As for the training parameters, we found that the parameters suggested by Michael Jahrer in his post (https://www.kaggle.com/competitions/porto-seguro-safe-driver-prediction/discussion/44629) work perfectly.

You may also try to come up with the same parameters or similar performing ones by performing a search by Optuna (https://optuna.org/) if you set the optuna_lgb flag to True in the Config class. Here the optimization tries to find the best values for key parameters, such as the learning rate and the regularization parameters, based on a five-fold cross-validation test on training data. To speed up things, early stopping on the validation itself is taken into account (which, we are aware, could actually advantage picking some parameters that can better overfit the validation fold – a good alternative could be to remove the early stopping callback and keep a fixed number of rounds for the training):

if config.optuna_lgb:
        
    def objective(trial):
        params = {
    'learning_rate': trial.suggest_float("learning_rate", 0.01, 1.0),
    'num_leaves': trial.suggest_int("num_leaves", 3, 255),
    'min_child_samples': trial.suggest_int("min_child_samples", 
                                           3, 3000),
    'colsample_bytree': trial.suggest_float("colsample_bytree", 
                                            0.1, 1.0),
    'subsample_freq': trial.suggest_int("subsample_freq", 0, 10),
    'subsample': trial.suggest_float("subsample", 0.1, 1.0),
    'reg_alpha': trial.suggest_loguniform("reg_alpha", 1e-9, 10.0),
    'reg_lambda': trial.suggest_loguniform("reg_lambda", 1e-9, 10.0),
        }
        
        score = list()
        skf = StratifiedKFold(n_splits=config.cv_folds, shuffle=True, 
                              random_state=config.random_state)
        for train_idx, valid_idx in skf.split(train, target):
            X_train = train.iloc[train_idx]
            y_train = target.iloc[train_idx]
            X_valid = train.iloc[valid_idx] 
            y_valid = target.iloc[valid_idx]
            model = lgb.LGBMClassifier(**params,
                                    n_estimators=1500,
                                    early_stopping_round=150,
                                    force_row_wise=True)
            callbacks=[lgb.early_stopping(stopping_rounds=150, 
                                          verbose=False)]
            model.fit(X_train, y_train, 
                      eval_set=[(X_valid, y_valid)],  
                      eval_metric=gini_lgb, callbacks=callbacks)
              
            score.append(
                model.best_score_['valid_0']['normalized_gini_coef'])
        return np.mean(score)
    study = optuna.create_study(direction="maximize")
    study.optimize(objective, n_trials=300)
    print("Best Gini Normalized Score", study.best_value)
    print("Best parameters", study.best_params)
    
    params = {'objective': 'binary',
              'boosting_type': 'gbdt',
              'verbosity': 0,
              'random_state': 0}
    
    params.update(study.best_params)
    
else:
    params = config.params

During the competition, Tilii tested feature elimination using Boruta (https://github.com/scikit-learn-contrib/boruta_py). You can find his kernel here: https://www.kaggle.com/code/tilii7/boruta-feature-elimination/notebook. As you can check, there is no calc_feature considered a confirmed feature by Boruta.

Exercise 4

In The Kaggle Book, we explain hyperparameter optimization (page 241 onward) and provide some key hyperparameters for the LightGBM model.

As an exercise:

Try to improve the hyperparameter search by Optuna by reducing or increasing the explored parameters where you deem it necessary, and also try alternative optimization methods, such as the random search or the halving search from scikit-learn (pages 245–246).

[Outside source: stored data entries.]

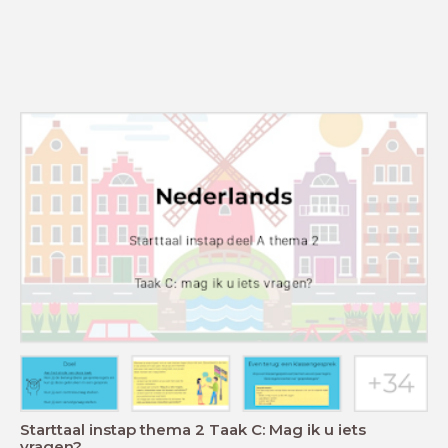
Starttaal instap thema 2 Taak C: Mag ik u iets
vragen?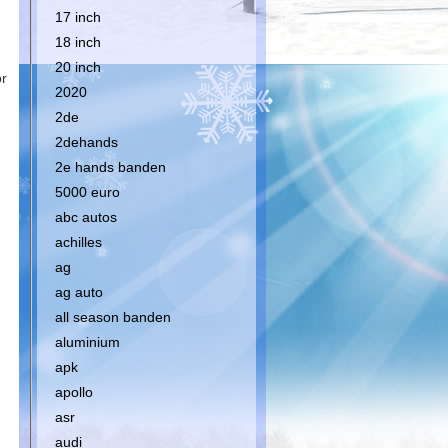
17 inch
18 inch
20 inch
or
2020
2de
2dehands
2e hands banden
5000 euro
abc autos
achilles
ag
ag auto
all season banden
aluminium
apk
apollo
asr
audi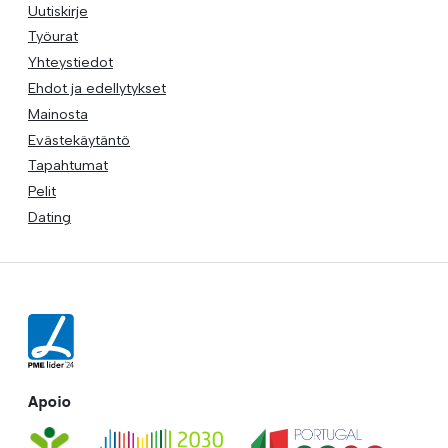
Uutiskirje
Työurat
Yhteystiedot
Ehdot ja edellytykset
Mainosta
Evästekäytäntö
Tapahtumat
Pelit
Dating
Apoio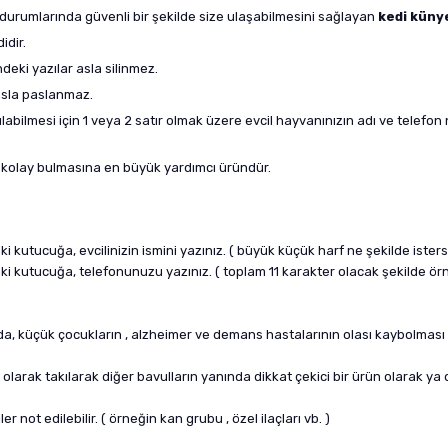
 durumlarında güvenli bir şekilde size ulaşabilmesini sağlayan
kedi küny
idir.
ndeki yazılar asla silinmez.
sla paslanmaz.
bilmesi için 1 veya 2 satır olmak üzere evcil hayvanınızın adı ve telefon 
kolay bulmasına en büyük yardımcı üründür.
ki kutucuğa, evcilinizin ismini yazınız. ( büyük küçük harf ne şekilde isters
daki kutucuğa, telefonunuzu yazınız. ( toplam 11 karakter olacak şekilde ö
da, küçük çocukların , alzheimer ve demans hastalarının olası kaybolması d
k olarak takılarak diğer bavulların yanında dikkat çekici bir ürün olarak y
r not edilebilir. ( örneğin kan grubu , özel ilaçları vb. )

Exercise Notes (write down any notes or workings that will help you):

Once we have got our best parameters (or we simply try Jahrer’s ones), we are ready to train and predict. Our strategy, as suggested by the best solution, is to train a model on each cross-validation fold and use that fold to contribute to an average of test predictions. The snippet of code will produce both the test predictions and the out-of-fold predictions on the training dataset, which will be useful for figuring out how to ensemble the results:

preds = np.zeros(len(test))
oof = np.zeros(len(train))
metric_evaluations = list()
skf = StratifiedKFold(n_splits=config.cv_folds, shuffle=True, random_state=config.random_state)
for idx, (train_idx, valid_idx) in enumerate(skf.split(train, 
                                                       target)):
    print(f"CV fold {idx}")
    X_train, y_train = train.iloc[train_idx], target.iloc[train_idx]
    X_valid, y_valid = train.iloc[valid_idx], target.iloc[valid_idx]
    
    model = lgb.LGBMClassifier(**params,
                               n_estimators=config.n_estimators,
                    early_stopping_round=config.early_stopping_round,
                               force_row_wise=True)
    
    callbacks=[lgb.early_stopping(stopping_rounds=150), 
               lgb.log_evaluation(period=100, show_stdv=False)]
                                                                                           
    model.fit(X_train, y_train, 
              eval_set=[(X_valid, y_valid)], 
              eval_metric=gini_lgb, callbacks=callbacks)
    metric_evaluations.append(
                model.best_score_['valid_0']['normalized_gini_coef'])
    preds += (model.predict_proba(test,  
              num_iteration=model.best_iteration_)[:,1] 
              / skf.n_splits)
    oof[valid_idx] = model.predict_proba(X_valid, 
                    num_iteration=model.best_iteration_)[:,1]

The model training shouldn’t take too long. In the end you can get the reported Normalized Gini Coefficient obtained during the cross-validation procedure:

print(f"LightGBM CV normalized Gini coefficient: 
        {np.mean(metric_evaluations):0.3f}
        ({np.std(metric_evaluations):0.3f})")

The results are quite encouraging because the average score is 0.289 and the standard deviation of the values is quite small:

LightGBM CV Gini Normalized Score: 0.289 (0.015)

All that is left is to save the out-of-fold and test predictions as a submission and to verify the results on the public and private leaderboards:

submission['target'] = preds
submission.to_csv('lgb_submission.csv')
oofs = pd.DataFrame({'id':train_index, 'target':oof})
oofs.to_csv('lgb_oof.csv', index=False)

The obtained public score should be around 0.28442. The associated private score is about 0.29121, placing you in the 29th position on the final leaderboard. A quite good result, but we still have to blend it with a different model, a neural network.

Bagging the training set (i.e., taking multiple bootstraps of the training data and training multiple models based on the bootstraps) should increase the performance, although, as Michael Jahrer himself noted in his post, not all that much.